We'll submit a patch if the change doesn't regress.

On Wed, Aug 16, 2017 at 4:00 PM, Michael Clark <michaeljcl...@mac.com> wrote:
> ‘cc’ing Andrew Waterman
>
> I see this comment in SPARC:
>
> /* Nonzero if access to memory by bytes is slow and undesirable.
>    For RISC chips, it means that access to memory by bytes is no
>    better than access by words when possible, so grab a whole word
>    and maybe make use of that.  */
> #define SLOW_BYTE_ACCESS 1
>
>
> The description says that byte access is no better than words, so as you
> mention, the macro seems to be misnamed. I think this should be set to 1 on
> RISC-V. I’m going to try it on the RISC-V backend.
>
> Andrew W, here is the example code-gen:
>
> - https://cx.rv8.io/g/2YDLTA
> - https://cx.rv8.io/g/2HWQje
>
> On 17 Aug 2017, at 10:52 AM, Michael Clark <michaeljcl...@mac.com> wrote:
>
>
> On 17 Aug 2017, at 10:41 AM, Andrew Pinski <pins...@gmail.com> wrote:
>
> On Wed, Aug 16, 2017 at 3:29 PM, Michael Clark <michaeljcl...@mac.com>
> wrote:
>
> Hi,
>
> Is there any reason for 3 loads being issued for these bitfield accesses,
> given two of the loads are bytes, and one is a half; the compiler appears to
> know the structure is aligned at a half word boundary. Secondly, the riscv
> code is using a mixture of 32-bit and 64-bit adds and shifts. Thirdly, with
> -Os the riscv code size is the same, but the schedule is less than optimal.

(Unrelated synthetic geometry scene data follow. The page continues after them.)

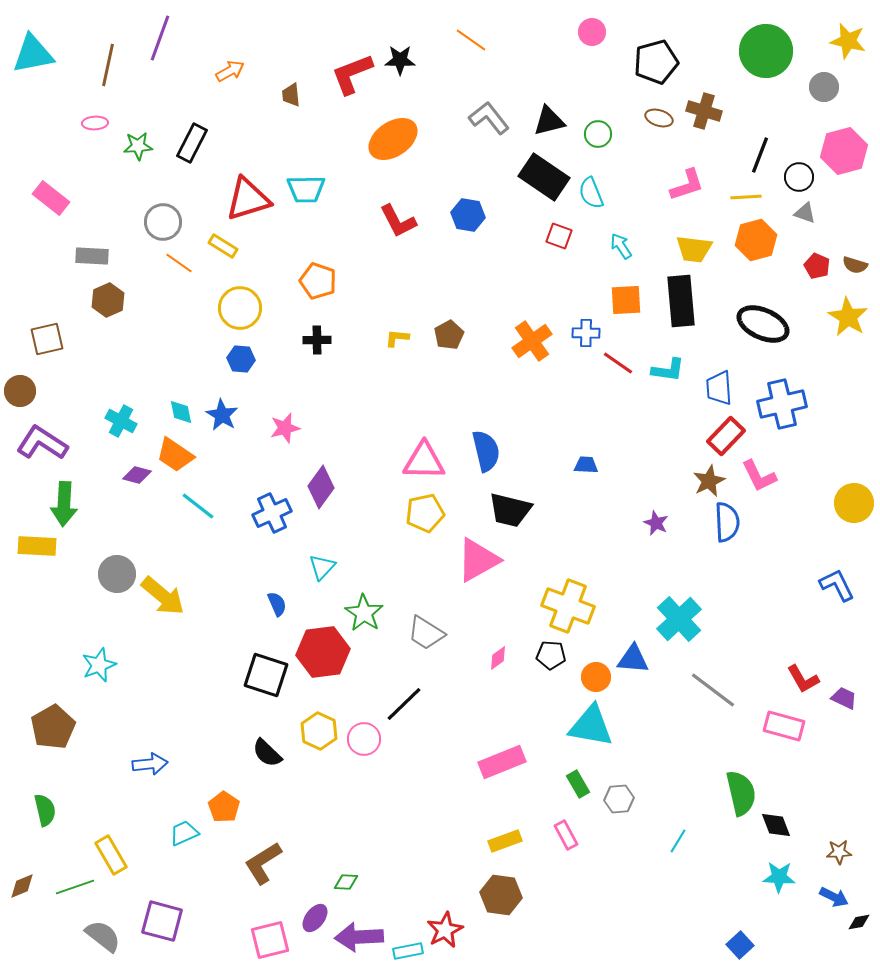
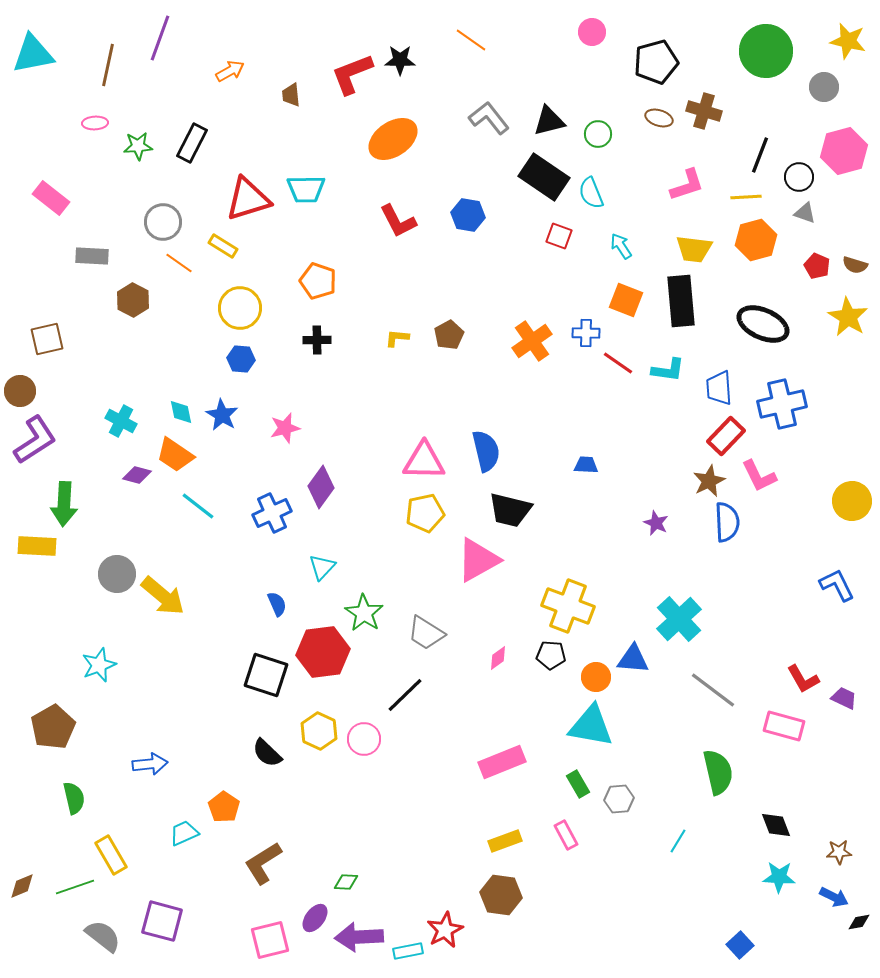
brown hexagon at (108, 300): moved 25 px right; rotated 8 degrees counterclockwise
orange square at (626, 300): rotated 24 degrees clockwise
purple L-shape at (42, 443): moved 7 px left, 3 px up; rotated 114 degrees clockwise
yellow circle at (854, 503): moved 2 px left, 2 px up
black line at (404, 704): moved 1 px right, 9 px up
green semicircle at (741, 793): moved 23 px left, 21 px up
green semicircle at (45, 810): moved 29 px right, 12 px up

> i.e. the 3rd load is issued much later.
>
>
>
> Well one thing is most likely SLOW_BYTE_ACCESS is set to 0.  This
> forces byte access for bit-field accesses.  The macro is misnamed now
> as it only controls bit-field accesses right now (and one thing in
> dojump dealing with comparisons with and and a constant but that might
> be dead code).  This should allow for you to get the code in hand
> written form.
> I suspect SLOW_BYTE_ACCESS support should be removed and be assumed to
> be 1 but I have not time to look into each backend to see if it is
> correct to do or not.  Maybe it is wrong for AVR.
>
>
> Thanks, that’s interesting.
>
> So I should try compiling the riscv backend with SLOW_BYTE_ACCESS = 1? Less
> risk than making a change to x86.
>
> This is clearly distinct from slow unaligned access. It seems odd that O3
> doesn’t coalesce loads even if byte access is slow as one would expect the
> additional cost of the additional loads would outweigh the fact that byte
> accesses are not slow unless something weird is happening with the costs of
> loads of different widths.
>
> x86 could also be helped here too. I guess subsequent loads will be served
> from L1, but that’s not really an excuse for this codegen when the element
> is 32-bits aligned (unsigned int).